**Problem to work on**
All lines from the one containing "穿书后我成了男二的白月光 (565, 908)" through the final line of the entries are to be written out verbatim; no other line is to be included.

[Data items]
· · · · ·
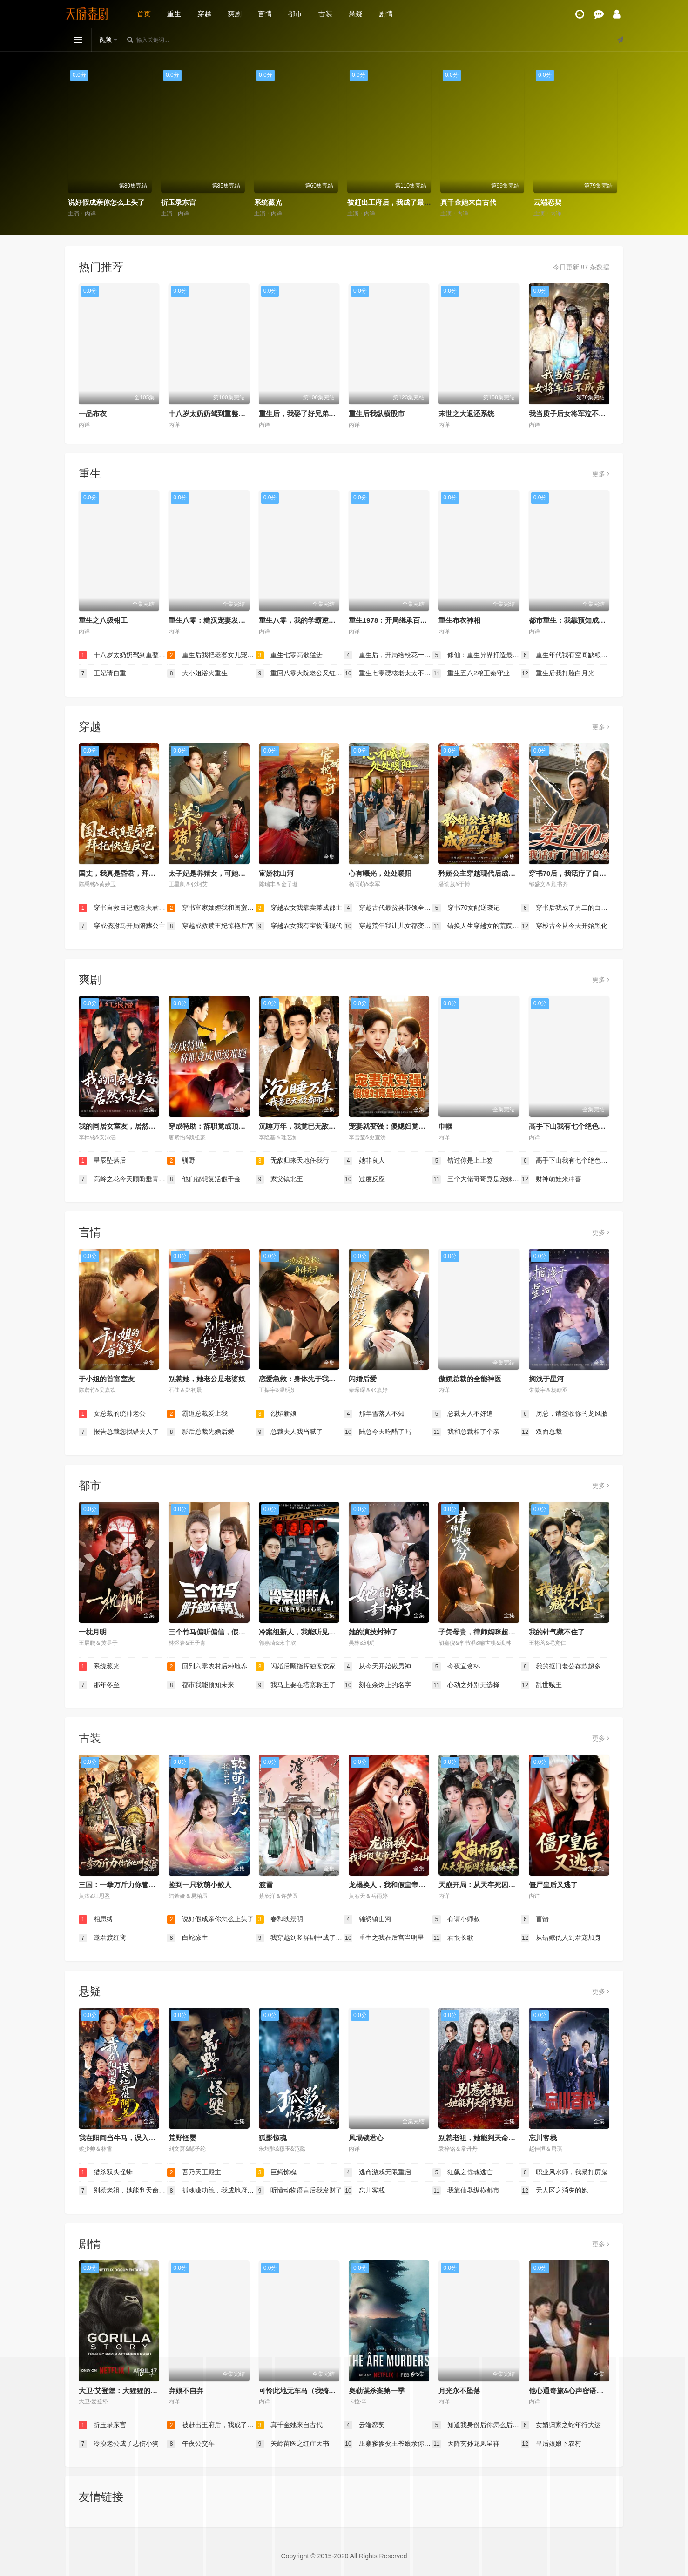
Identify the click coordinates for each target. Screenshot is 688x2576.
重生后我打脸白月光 (557, 673)
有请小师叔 (456, 1919)
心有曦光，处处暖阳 (380, 873)
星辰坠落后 (102, 1161)
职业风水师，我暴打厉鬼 (564, 2172)
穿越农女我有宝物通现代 (299, 926)
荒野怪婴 (182, 2138)
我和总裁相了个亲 (465, 1432)
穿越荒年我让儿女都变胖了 (388, 926)
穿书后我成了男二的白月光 (565, 908)
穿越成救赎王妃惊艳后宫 (210, 926)
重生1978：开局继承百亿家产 (395, 620)
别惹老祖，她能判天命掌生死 (483, 2138)
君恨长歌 (452, 1938)
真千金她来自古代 (563, 202)
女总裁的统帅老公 (112, 1414)
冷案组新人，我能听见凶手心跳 (308, 1632)
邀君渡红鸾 (102, 1938)
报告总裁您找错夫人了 (119, 1432)
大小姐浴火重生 (197, 673)
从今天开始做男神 (377, 1666)
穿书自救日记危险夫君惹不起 (123, 908)
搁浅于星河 (546, 1379)
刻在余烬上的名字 (377, 1685)
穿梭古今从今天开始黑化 (564, 926)
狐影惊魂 (273, 2138)
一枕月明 (93, 1632)
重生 (174, 14)
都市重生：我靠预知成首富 (571, 620)
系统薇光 (363, 202)
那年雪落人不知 (374, 1414)
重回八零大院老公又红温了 (300, 673)
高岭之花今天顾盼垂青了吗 (123, 1179)
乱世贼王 (541, 1685)
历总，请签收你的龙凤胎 (564, 1414)
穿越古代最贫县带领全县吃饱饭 (388, 908)
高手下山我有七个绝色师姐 (571, 1126)
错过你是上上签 (462, 1161)
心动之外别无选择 (465, 1685)
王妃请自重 (102, 673)
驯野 (181, 1161)
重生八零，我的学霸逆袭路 (301, 620)
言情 (265, 14)
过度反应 (364, 1179)
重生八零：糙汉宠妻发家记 (210, 620)
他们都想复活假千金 (204, 1179)
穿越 (204, 14)
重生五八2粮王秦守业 (471, 673)
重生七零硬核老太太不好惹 (388, 673)
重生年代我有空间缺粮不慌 (565, 655)
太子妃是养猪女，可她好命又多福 (221, 873)
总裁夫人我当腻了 (289, 1432)
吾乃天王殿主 (194, 2172)
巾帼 (445, 1126)
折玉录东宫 (273, 202)
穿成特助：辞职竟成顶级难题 (214, 1126)
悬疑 (356, 14)
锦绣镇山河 (367, 1919)
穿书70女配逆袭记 (466, 908)
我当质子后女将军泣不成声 (571, 413)
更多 (600, 474)
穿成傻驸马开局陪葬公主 (122, 926)
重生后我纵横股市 (377, 413)
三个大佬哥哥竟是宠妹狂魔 (476, 1179)
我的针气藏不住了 (557, 1632)
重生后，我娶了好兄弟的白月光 (308, 413)
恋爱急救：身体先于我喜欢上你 (308, 1379)
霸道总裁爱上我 (197, 1414)
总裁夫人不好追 (462, 1414)
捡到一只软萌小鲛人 (200, 1885)
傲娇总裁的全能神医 (469, 1379)
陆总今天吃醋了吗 (377, 1432)
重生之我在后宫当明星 (384, 1938)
· · · · ·
**Problem solution**
穿书后我成了男二的白月光 (565, 908)
穿越成救赎王妃惊艳后宫 (210, 926)
重生1978：开局继承百亿家产 (395, 620)
别惹老祖，她能判天命掌生死 (483, 2138)
君恨长歌 (452, 1938)
真千金她来自古代 (563, 202)
女总裁的统帅老公 (112, 1414)
冷案组新人，我能听见凶手心跳 (308, 1632)
邀君渡红鸾 (102, 1938)
报告总裁您找错夫人了 (119, 1432)
大小姐浴火重生 (197, 673)
从今天开始做男神 (377, 1666)
穿书自救日记危险夫君惹不起 (123, 908)
搁浅于星河 (546, 1379)
刻在余烬上的名字 (377, 1685)
穿梭古今从今天开始黑化 (564, 926)
狐影惊魂 (273, 2138)
一枕月明 (93, 1632)
重生 (174, 14)
都市重生：我靠预知成首富 (571, 620)
系统薇光 (363, 202)
那年雪落人不知 (374, 1414)
重回八零大院老公又红温了 (300, 673)
高岭之花今天顾盼垂青了吗 (123, 1179)
乱世贼王 (541, 1685)
历总，请签收你的龙凤胎 (564, 1414)
穿越古代最贫县带领全县吃饱饭 (388, 908)
高手下山我有七个绝色师姐 (571, 1126)
错过你是上上签 (462, 1161)
心动之外别无选择 (465, 1685)
王妃请自重 (102, 673)
驯野 (181, 1161)
重生八零，我的学霸逆袭路 (301, 620)
言情 (265, 14)
过度反应 (364, 1179)
重生八零：糙汉宠妻发家记 (210, 620)
他们都想复活假千金 (204, 1179)
穿越 (204, 14)
重生五八2粮王秦守业 (471, 673)
重生七零硬核老太太不好惹 (388, 673)
重生年代我有空间缺粮不慌 (565, 655)
太子妃是养猪女，可她好命又多福 (221, 873)
总裁夫人我当腻了 (289, 1432)
吾乃天王殿主 (194, 2172)
巾帼 (445, 1126)
折玉录东宫 (273, 202)
穿成特助：辞职竟成顶级难题 (214, 1126)
悬疑 (356, 14)
锦绣镇山河 (367, 1919)
穿书70女配逆袭记 (466, 908)
我当质子后女将军泣不成声 (571, 413)
更多 (600, 474)
穿成傻驸马开局陪葬公主 (122, 926)
重生后我纵横股市 (377, 413)
三个大佬哥哥竟是宠妹狂魔 (476, 1179)
我的针气藏不住了 (557, 1632)
重生后，我娶了好兄弟的白月光 (308, 413)
恋爱急救：身体先于我喜欢上你 (308, 1379)
霸道总裁爱上我 (197, 1414)
总裁夫人不好追 (462, 1414)
捡到一只软萌小鲛人 (200, 1885)
傲娇总裁的全能神医 (469, 1379)
陆总今天吃醋了吗 (377, 1432)
重生之我在后宫当明星 (384, 1938)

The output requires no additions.